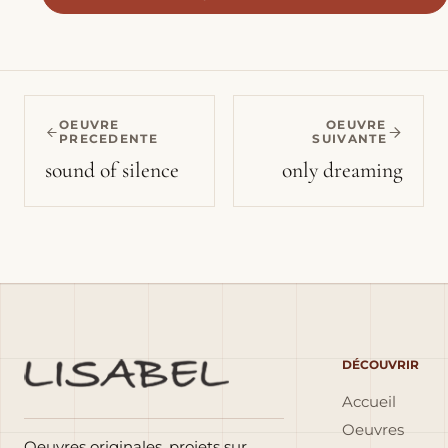
OEUVRE
OEUVRE
PRECEDENTE
SUIVANTE
sound of silence
only dreaming
DÉCOUVRIR
Accueil
Oeuvres
Oeuvres originales, projets sur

★ ★ ★ ★ ★ ★ ★

All lines of the records containing "Oeuvres" should be shown.

• _Expected answer_:
Oeuvres
Oeuvres originales, projets sur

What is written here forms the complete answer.